# Work for UK company remotely from US



## baeraudrey (Oct 8, 2011)

Hi,

I am a US citizen and currently work for a UK company in Cambridge, England. My husband is having trouble finding work and we are would like to move back to the US. Does anyone know if it would be possible to work remotely from the US for the UK company?  As I am a US citizen, I don't need a US visa and my UK visa is good for another year and a half. I don't believe the UK company has a US office so just transferring to the US office isn't an option. I've read that I might be able to work as a contractor, but am not sure.Any information on the possibility of working and any tax implications (I make well below the threshold for double taxation) would be greatly appreciated! Thank you!!

Best,
Audrey


----------



## Bevdeforges (Nov 16, 2007)

As a US citizen residing in the US, you'd just about have to work for the UK company on a contract basis. You may want to speak to an accountant or enrolled agent to help you set up this arrangement, as it means you'll be responsible for all your own taxes (including US social security and any local payroll taxes based on where you wind up in the US).

The one big caveat about working as a "contractor" is that it does very much tend to draw IRS attention - because contractor status is often abused, particularly by employers in the US. Rule of thumb is that the IRS is suspicious of anyone working on a "contractor" basis if they don't have multiple clients. 

One other thing I'll mention in connection with working on a "contractor" basis is that your hourly rate or your "salary" should be adjusted for the change in status.

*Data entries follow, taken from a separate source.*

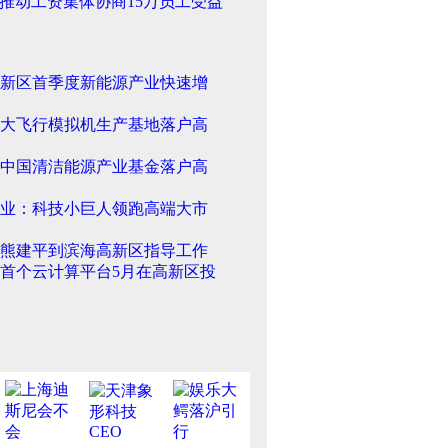
推动工资集体协商15万员工受益
新区首季度新能源产业快速增
大飞行模拟机生产基地落户高
中国清洁能源产业基金落户高
业：科技小巨人领跑高端大市
熊建平到滨海高新区指导工作
首个云计算平台5月在高新区投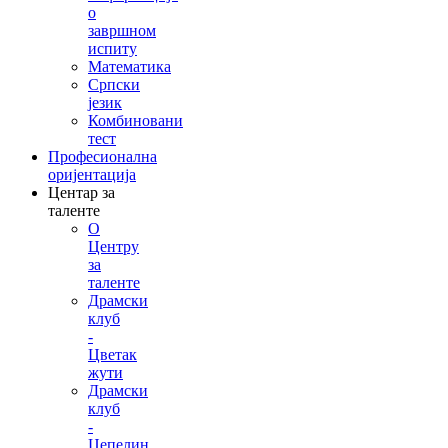
о
завршном
испиту
Математика
Српски
језик
Комбиновани
тест
Професионална
оријентација
Центар за
таленте
О
Центру
за
таленте
Драмски
клуб
-
Цветак
жути
Драмски
клуб
-
Цепелин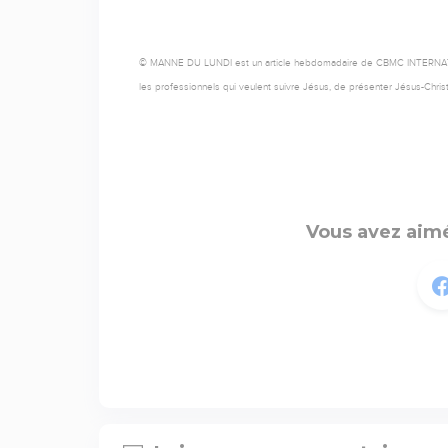
© MANNE DU LUNDI est un article hebdomadaire de CBMC INTERNATIONAL,
les professionnels qui veulent suivre Jésus, de présenter Jésus-Chris
Vous avez aimé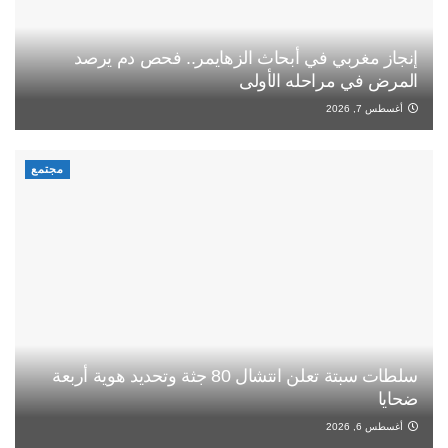
إنجاز مغربي في أبحاث الزهايمر.. فحص دم يرصد
المرض في مراحله الأولى
أغسطس 7, 2026
مجتمع
سلطات سبتة تعلن انتشال 80 جثة وتحديد هوية أربعة
ضحايا
أغسطس 6, 2026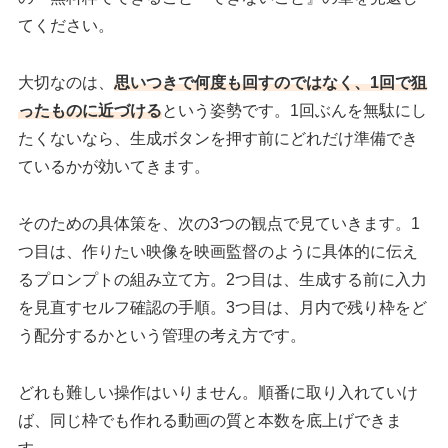
てください。
大切なのは、
思いつきで何度も回すのではなく、1回で狙
ったものに近づける
という姿勢です。1回ぶんを無駄にし
たくないなら、生成ボタンを押す前にどれだけ準備でき
ているかが効いてきます。
そのための具体策を、次の3つの観点で見ていきます。1
つ目は、作りたい映像を映画監督のように具体的に伝え
るプロンプトの組み立て方。2つ目は、生成する前に入力
を見直すセルフ確認の手順。3つ目は、月内で残り枠をど
う配分するかという管理の考え方です。
どれも難しい操作はいりません。順番に取り入れていけ
ば、同じ枠でも作れる動画の質と本数を底上げできま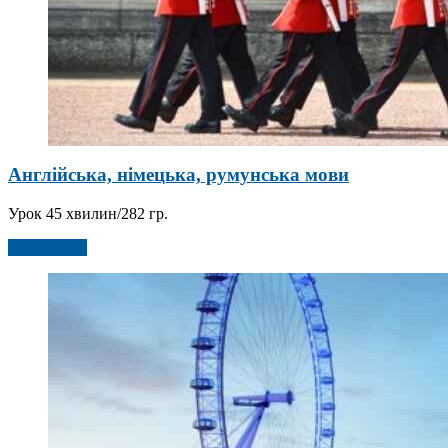
Англійська, німецька, румунська мови
Урок 45 хвилин/282 гр.
Детальніше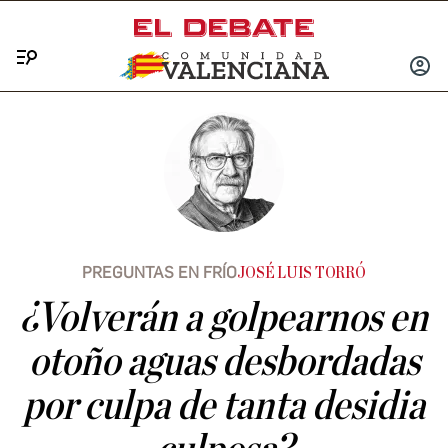
Menú
INICIA
SESIÓ
PREGUNTAS EN FRÍO
JOSÉ LUIS TORRÓ
¿Volverán a golpearnos en
otoño aguas desbordadas
por culpa de tanta desidia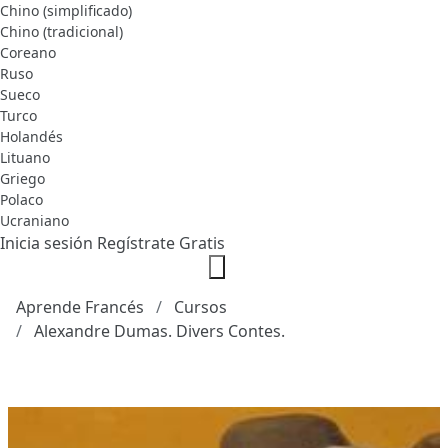
Chino (simplificado)
Chino (tradicional)
Coreano
Ruso
Sueco
Turco
Holandés
Lituano
Griego
Polaco
Ucraniano
Inicia sesión
Regístrate Gratis
Aprende Francés
Cursos
Alexandre Dumas. Divers Contes.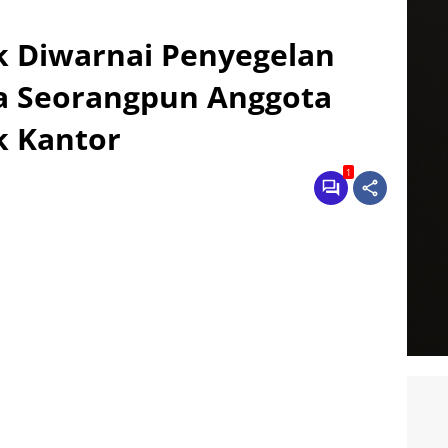
 Diwarnai Penyegelan
a Seorangpun Anggota
 Kantor
1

As an employee, your employer is paying out a certain amount as their portion of your social insurances, is supplying a work space and supplies (paper, pencils, printers, postage, etc.). On a contract basis, you'll be paying for your own supplies and other expenses, as well as having to handle the accounting for taxes and benefits for yourself. On a contract basis, make sure you take these expenses into account before agreeing to the amount you'll be paid (or make sure your contract reads $x plus expenses).

Double taxation is not an issue for you on return to the US. But, to get your husband's visa, you will have to have your US tax filings current. If you haven't been filing the last few years, get those back filings done now, before you put in the paperwork for hubby's visa!
Cheers,
Bev


----------